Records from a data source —
========

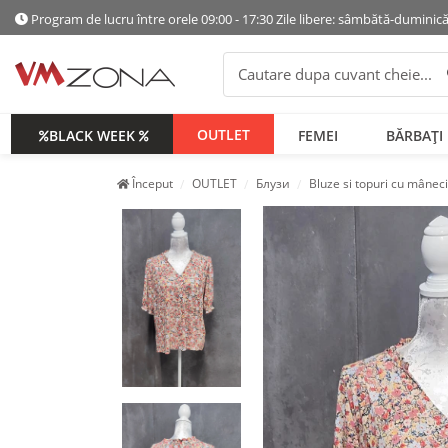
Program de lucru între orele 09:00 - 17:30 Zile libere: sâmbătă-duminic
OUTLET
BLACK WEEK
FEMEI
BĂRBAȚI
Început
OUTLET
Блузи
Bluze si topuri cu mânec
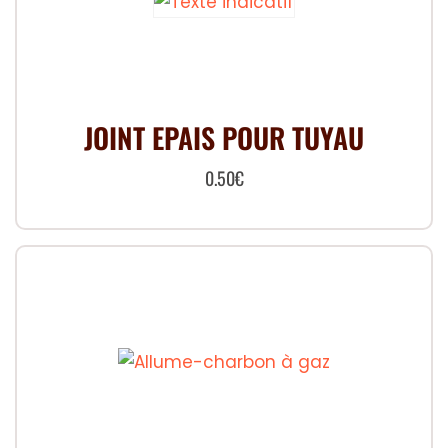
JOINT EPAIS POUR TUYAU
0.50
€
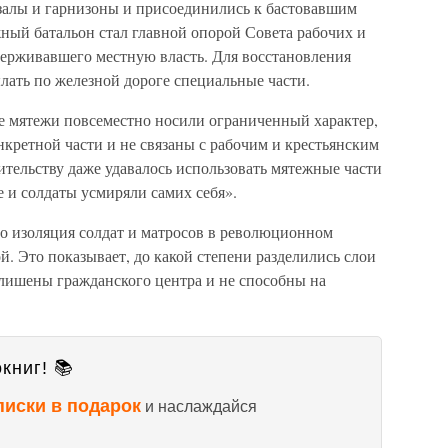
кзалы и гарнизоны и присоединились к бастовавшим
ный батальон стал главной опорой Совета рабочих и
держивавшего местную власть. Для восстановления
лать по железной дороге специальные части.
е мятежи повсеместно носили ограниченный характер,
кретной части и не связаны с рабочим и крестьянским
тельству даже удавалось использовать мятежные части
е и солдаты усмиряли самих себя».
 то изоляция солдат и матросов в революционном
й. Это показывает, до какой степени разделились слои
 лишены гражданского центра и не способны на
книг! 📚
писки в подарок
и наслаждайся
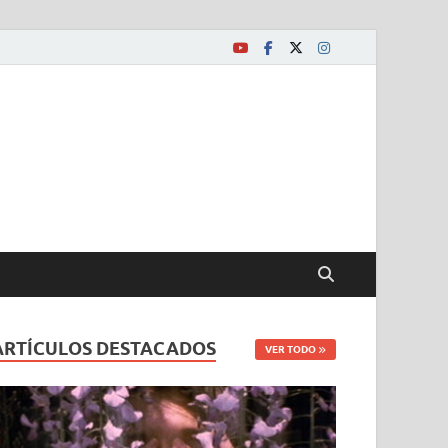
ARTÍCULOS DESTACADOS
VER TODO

========

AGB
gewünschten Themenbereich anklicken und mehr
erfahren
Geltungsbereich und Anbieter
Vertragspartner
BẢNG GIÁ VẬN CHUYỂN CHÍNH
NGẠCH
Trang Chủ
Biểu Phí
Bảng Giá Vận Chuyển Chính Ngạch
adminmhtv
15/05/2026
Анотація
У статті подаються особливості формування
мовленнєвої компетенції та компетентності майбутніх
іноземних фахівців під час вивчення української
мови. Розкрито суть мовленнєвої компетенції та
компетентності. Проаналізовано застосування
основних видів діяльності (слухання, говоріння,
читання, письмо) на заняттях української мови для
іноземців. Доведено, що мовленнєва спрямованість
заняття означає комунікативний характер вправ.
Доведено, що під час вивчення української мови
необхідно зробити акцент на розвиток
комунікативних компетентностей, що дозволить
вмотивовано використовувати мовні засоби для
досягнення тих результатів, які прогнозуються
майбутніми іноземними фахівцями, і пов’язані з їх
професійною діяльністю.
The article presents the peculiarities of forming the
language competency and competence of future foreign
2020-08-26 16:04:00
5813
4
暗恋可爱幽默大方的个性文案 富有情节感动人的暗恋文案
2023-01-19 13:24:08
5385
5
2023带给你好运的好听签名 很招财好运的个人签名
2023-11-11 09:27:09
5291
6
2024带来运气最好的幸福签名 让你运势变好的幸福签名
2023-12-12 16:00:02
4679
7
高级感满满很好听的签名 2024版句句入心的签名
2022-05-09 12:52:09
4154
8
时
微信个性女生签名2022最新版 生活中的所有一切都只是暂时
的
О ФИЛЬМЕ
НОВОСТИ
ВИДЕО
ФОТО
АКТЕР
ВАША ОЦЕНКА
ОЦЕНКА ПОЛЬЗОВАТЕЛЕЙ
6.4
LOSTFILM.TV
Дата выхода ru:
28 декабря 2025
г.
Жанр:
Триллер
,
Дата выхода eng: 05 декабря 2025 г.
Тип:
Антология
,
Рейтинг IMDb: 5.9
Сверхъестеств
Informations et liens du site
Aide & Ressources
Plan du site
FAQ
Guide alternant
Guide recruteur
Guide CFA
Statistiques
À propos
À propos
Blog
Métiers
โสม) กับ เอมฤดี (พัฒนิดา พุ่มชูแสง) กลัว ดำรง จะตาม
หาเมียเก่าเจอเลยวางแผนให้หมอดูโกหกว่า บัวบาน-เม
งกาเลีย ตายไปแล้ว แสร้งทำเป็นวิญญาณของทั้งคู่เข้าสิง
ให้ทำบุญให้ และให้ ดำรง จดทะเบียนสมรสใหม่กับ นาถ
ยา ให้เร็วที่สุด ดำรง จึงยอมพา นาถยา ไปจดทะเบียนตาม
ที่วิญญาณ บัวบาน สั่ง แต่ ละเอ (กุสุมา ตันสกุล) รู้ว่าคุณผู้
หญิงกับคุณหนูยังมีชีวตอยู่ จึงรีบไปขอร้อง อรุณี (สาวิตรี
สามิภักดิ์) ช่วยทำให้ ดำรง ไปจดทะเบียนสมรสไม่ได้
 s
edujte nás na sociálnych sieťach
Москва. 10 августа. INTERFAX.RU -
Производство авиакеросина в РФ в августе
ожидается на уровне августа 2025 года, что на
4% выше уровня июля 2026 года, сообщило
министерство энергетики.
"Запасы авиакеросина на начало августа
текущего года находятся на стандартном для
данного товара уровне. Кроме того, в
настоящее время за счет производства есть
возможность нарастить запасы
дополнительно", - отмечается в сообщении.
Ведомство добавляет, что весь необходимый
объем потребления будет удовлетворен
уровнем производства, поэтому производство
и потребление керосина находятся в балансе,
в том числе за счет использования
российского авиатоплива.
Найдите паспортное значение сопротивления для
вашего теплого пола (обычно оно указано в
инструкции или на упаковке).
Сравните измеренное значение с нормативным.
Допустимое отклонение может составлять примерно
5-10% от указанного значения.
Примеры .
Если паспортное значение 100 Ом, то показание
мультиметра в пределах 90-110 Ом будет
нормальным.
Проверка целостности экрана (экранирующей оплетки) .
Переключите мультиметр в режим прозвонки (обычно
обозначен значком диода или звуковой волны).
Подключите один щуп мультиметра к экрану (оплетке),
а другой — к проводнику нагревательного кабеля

========

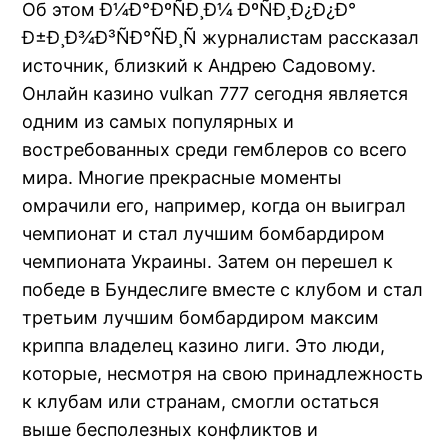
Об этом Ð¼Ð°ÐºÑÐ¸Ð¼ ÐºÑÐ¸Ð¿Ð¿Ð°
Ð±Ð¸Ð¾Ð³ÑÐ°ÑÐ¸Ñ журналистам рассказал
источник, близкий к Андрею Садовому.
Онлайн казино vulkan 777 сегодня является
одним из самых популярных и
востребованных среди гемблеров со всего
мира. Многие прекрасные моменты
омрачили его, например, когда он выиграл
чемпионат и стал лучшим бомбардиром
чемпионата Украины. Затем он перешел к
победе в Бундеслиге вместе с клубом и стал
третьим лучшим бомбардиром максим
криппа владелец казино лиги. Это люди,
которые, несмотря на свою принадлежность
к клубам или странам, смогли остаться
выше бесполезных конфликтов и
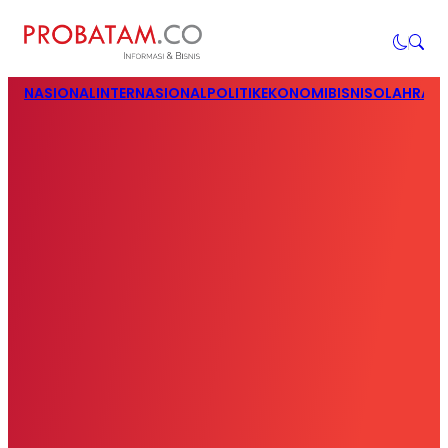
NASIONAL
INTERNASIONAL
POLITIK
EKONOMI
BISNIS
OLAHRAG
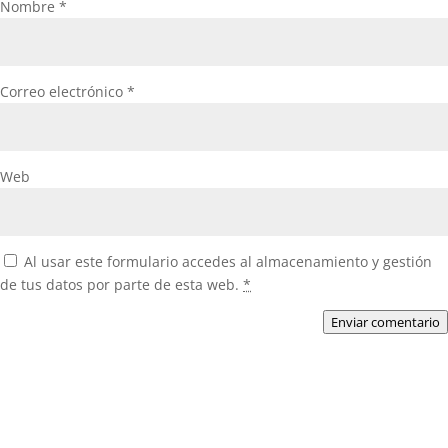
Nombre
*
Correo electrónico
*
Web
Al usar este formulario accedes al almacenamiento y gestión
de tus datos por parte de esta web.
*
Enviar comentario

========

WHAT YOU HAVE TO DO — Start with the line above containing "Program de lucru" and end with the line containing "е и солдаты". Set down that stretch exactly, without any pictures.

SOLUTION FOR THIS TASK —
Program de lucru între orele 09:00 - 17:30 Zile libere: sâmbătă-duminic
OUTLET
BLACK WEEK
FEMEI
BĂRBAȚI
Început
OUTLET
Блузи
Bluze si topuri cu mânec
JOINT EPAIS POUR TUYAU
0.50
€
кзалы и гарнизоны и присоединились к бастовавшим
ный батальон стал главной опорой Совета рабочих и
держивавшего местную власть. Для восстановления
лать по железной дороге специальные части.
е мятежи повсеместно носили ограниченный характер,
кретной части и не связаны с рабочим и крестьянским
тельству даже удавалось использовать мятежные части
е и солдаты усмиряли самих себя».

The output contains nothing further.